Page-level text extractions
┏━━
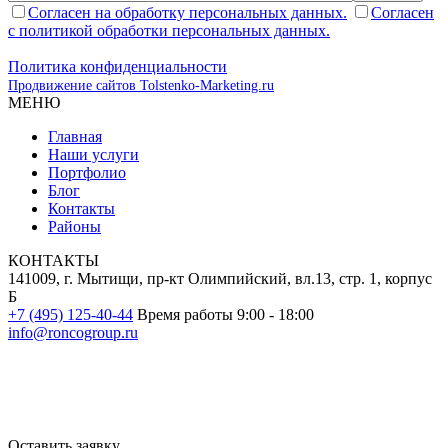
Согласен на обработку персональных данных.
Согласен
с политикой обработки персональных данных.
Политика конфиденциальности
Продвижение сайтов Tolstenko-Marketing.ru
МЕНЮ
Главная
Наши услуги
Портфолио
Блог
Контакты
Районы
КОНТАКТЫ
141009, г. Мытищи, пр-кт Олимпийский, вл.13, стр. 1, корпус
Б
+7 (495) 125-40-44
Время работы 9:00 - 18:00
info@roncogroup.ru
Информация на сайте не является публичной офертой и носит
ознакомительный характер
Оставить заявку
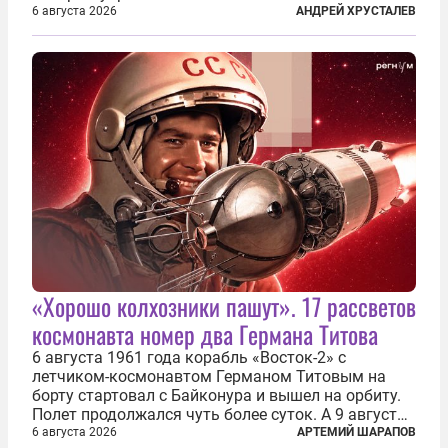
нефтеперерабатывающие предприятия России. В
6 августа 2026
АНДРЕЙ ХРУСТАЛЕВ
скором времени оказалось, что в «эту игру можно
играть вдвоем» — российские дроны только за...
«Хорошо колхозники пашут». 17 рассветов
космонавта номер два Германа Титова
6 августа 1961 года корабль «Восток-2» с
летчиком-космонавтом Германом Титовым на
борту стартовал с Байконура и вышел на орбиту.
Полет продолжался чуть более суток. А 9 августа
второй человек в космосе получил звезду Героя
6 августа 2026
АРТЕМИЙ ШАРАПОВ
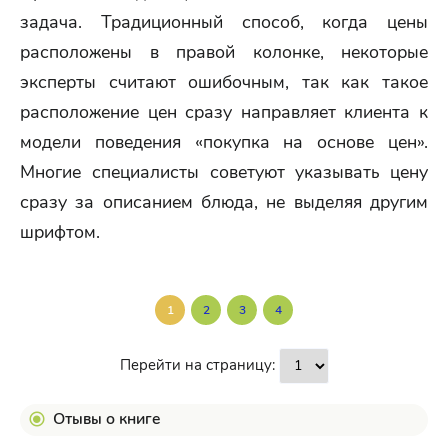
задача. Традиционный способ, когда цены
расположены в правой колонке, некоторые
эксперты считают ошибочным, так как такое
расположение цен сразу направляет клиента к
модели поведения «покупка на основе цен».
Многие специалисты советуют указывать цену
сразу за описанием блюда, не выделяя другим
шрифтом.
1
2
3
4
Перейти на страницу:
Отывы о книге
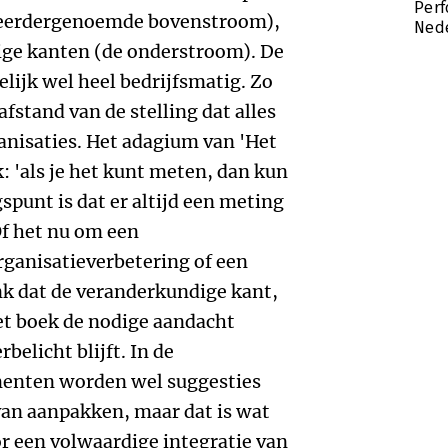
Perf
e eerdergenoemde bovenstroom),
Nede
ge kanten (de onderstroom). De
elijk wel heel bedrijfsmatig. Zo
fstand van de stelling dat alles
ganisaties. Het adagium van 'Het
: 'als je het kunt meten, dan kun
gspunt is dat er altijd een meting
Of het nu om een
rganisatieverbetering of een
nk dat de veranderkundige kant,
et boek de nodige aandacht
belicht blijft. In de
menten worden wel suggesties
an aanpakken, maar dat is wat
or een volwaardige integratie van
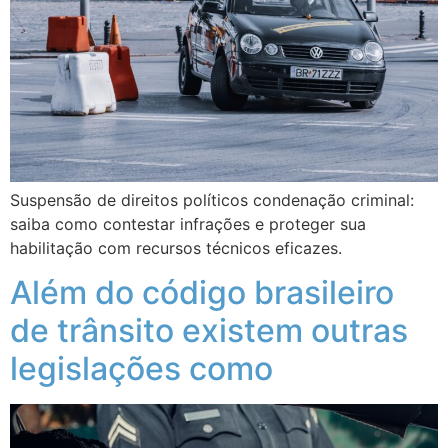
Suspensão de direitos políticos condenação criminal:
saiba como contestar infrações e proteger sua
habilitação com recursos técnicos eficazes.
Além do código brasileiro
de trânsito existem outras
legislações como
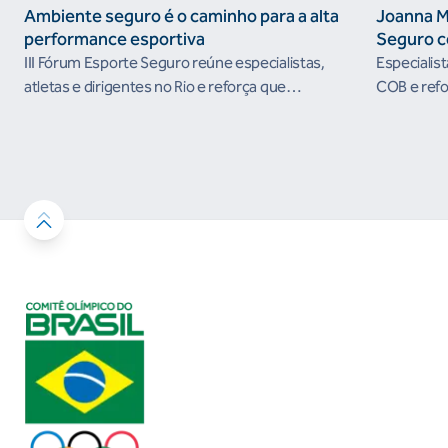
Ambiente seguro é o caminho para a alta
Joanna M
performance esportiva
Seguro c
III Fórum Esporte Seguro reúne especialistas,
Especialis
atletas e dirigentes no Rio e reforça que
COB e refo
ambientes protegidos são condição para o
esportivos
desenvolvimento esportivo e a conquista de
resultados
┗━━
> WORK REQUIRED: In the entries above, find the line that contains "расположены в правой колонке, некоторые", then repeat exactly every line from the first one through that line, with no pictures.

> YOUR RESPONSE:
Согласен на обработку персональных данных.
Согласен
с политикой обработки персональных данных.
Политика конфиденциальности
Продвижение сайтов Tolstenko-Marketing.ru
МЕНЮ
Главная
Наши услуги
Портфолио
Блог
Контакты
Районы
КОНТАКТЫ
141009, г. Мытищи, пр-кт Олимпийский, вл.13, стр. 1, корпус
Б
+7 (495) 125-40-44
Время работы 9:00 - 18:00
info@roncogroup.ru
Информация на сайте не является публичной офертой и носит
ознакомительный характер
Оставить заявку
нефтеперерабатывающие предприятия России. В
6 августа 2026
АНДРЕЙ ХРУСТАЛЕВ
скором времени оказалось, что в «эту игру можно
играть вдвоем» — российские дроны только за...
«Хорошо колхозники пашут». 17 рассветов
космонавта номер два Германа Титова
6 августа 1961 года корабль «Восток-2» с
летчиком-космонавтом Германом Титовым на
борту стартовал с Байконура и вышел на орбиту.
Полет продолжался чуть более суток. А 9 августа
второй человек в космосе получил звезду Героя
6 августа 2026
АРТЕМИЙ ШАРАПОВ
задача. Традиционный способ, когда цены
расположены в правой колонке, некоторые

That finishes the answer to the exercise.